▶ _PROMPT_
From the data below, retype exactly the lines starting with the one that contains "เหลือเพียงซากสิ่งของ" and ending with the one that contains "ส่องภาพล่าสุด น้องแม็ค ลูกชายคนโต แหม่ม", both included.
══════
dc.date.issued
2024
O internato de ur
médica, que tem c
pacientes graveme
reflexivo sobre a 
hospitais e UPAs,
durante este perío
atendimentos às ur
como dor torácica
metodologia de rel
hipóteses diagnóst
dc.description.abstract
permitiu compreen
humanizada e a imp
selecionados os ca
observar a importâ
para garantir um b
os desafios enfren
══════
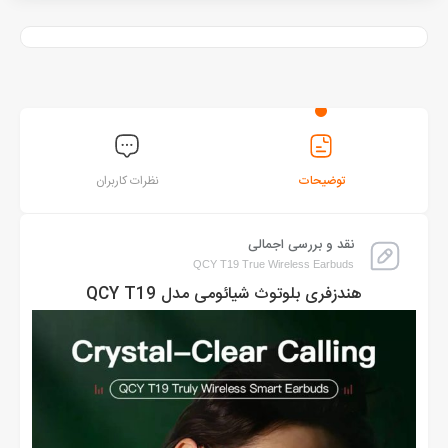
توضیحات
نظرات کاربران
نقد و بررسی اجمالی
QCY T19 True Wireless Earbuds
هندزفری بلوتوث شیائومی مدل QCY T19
══════
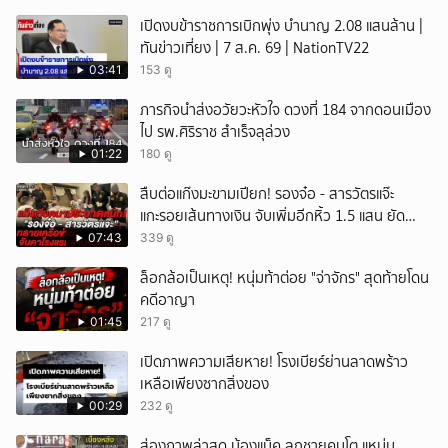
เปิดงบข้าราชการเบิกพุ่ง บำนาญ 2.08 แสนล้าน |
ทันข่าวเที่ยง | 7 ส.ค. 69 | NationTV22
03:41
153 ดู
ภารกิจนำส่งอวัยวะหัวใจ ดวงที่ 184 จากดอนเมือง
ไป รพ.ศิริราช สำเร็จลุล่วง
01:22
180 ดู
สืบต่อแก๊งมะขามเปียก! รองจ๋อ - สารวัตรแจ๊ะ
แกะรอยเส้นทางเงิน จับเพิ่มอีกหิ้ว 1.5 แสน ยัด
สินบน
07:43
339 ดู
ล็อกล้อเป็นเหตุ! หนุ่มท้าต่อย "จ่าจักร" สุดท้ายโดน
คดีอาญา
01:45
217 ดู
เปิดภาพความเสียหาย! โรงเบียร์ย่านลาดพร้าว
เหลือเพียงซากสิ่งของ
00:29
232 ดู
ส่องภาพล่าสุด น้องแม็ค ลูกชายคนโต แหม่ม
══════
▶ _FINISHED TASK_
เหลือเพียงซากสิ่งของ
00:29
232 ดู
ส่องภาพล่าสุด น้องแม็ค ลูกชายคนโต แหม่ม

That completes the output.